Amenity/Shop: Better use node or area?

Hi,

I try to adjust amenities and shops in my hometown.
What is the best way to map them: a node in a building or use the building himself?

What is your way to map?
When are you using nodes and when the area?

Thank you for your answers.
Marc

Node - when it’s one of multiple uses of a building
Area - with building=* whenever it occupies the whole building
or just area - when it’s a facility like school, hospital, university (mainly amenity=*) - draw along the fence

Here you can see all the examples:

https://www.openstreetmap.org/#map=18/54.53003/18.50431

Area if you know the exact area covered, otherwise node.

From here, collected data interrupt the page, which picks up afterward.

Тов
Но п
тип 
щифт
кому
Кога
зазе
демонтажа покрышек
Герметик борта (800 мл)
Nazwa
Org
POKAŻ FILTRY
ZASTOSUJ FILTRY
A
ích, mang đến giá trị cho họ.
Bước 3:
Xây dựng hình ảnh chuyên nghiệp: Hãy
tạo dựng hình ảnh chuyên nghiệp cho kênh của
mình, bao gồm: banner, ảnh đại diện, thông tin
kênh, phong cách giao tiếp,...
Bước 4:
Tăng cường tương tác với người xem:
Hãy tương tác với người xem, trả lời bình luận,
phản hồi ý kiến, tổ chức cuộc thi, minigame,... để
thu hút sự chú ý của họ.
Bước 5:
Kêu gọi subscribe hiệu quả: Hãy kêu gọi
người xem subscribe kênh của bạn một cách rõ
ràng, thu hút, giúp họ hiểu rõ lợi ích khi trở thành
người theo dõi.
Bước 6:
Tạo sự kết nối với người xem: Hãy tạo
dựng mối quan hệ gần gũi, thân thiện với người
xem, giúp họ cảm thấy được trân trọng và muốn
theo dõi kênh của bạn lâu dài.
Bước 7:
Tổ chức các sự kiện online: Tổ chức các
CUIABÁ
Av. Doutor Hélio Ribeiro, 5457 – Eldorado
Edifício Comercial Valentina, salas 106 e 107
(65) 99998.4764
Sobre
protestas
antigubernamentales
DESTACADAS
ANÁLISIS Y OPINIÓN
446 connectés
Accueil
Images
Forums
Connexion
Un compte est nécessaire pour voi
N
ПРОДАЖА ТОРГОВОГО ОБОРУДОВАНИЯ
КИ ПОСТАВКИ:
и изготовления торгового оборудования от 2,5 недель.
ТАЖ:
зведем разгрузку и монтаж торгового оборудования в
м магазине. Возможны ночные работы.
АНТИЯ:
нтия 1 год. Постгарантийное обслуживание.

if you map as a way, and the area is big it’s better to also tag a node which belongs to the way, with entrance=main (or entrance=yes)

Thank you for your help.

Personally I prefer on a node.
Reason: On the shape of building, is the place of what the properties of that building is: type, level, heritage, 3D, ect… things that almost never changes.
Shop on node there the info of that shop, when it closed, or changes easy to delete and be shore that everything is gone without destroying properties of the building it self.

Do not map it as a building unless it occupies all the building.

I think it is reasonable to map it as an area, if you really know the area that it occupies.

Does that advice include the case of a shop on the ground floor of a building with a flat above? The shop doesn’t occupy all of the building but it does occupy the entire area of the building on the ground floor.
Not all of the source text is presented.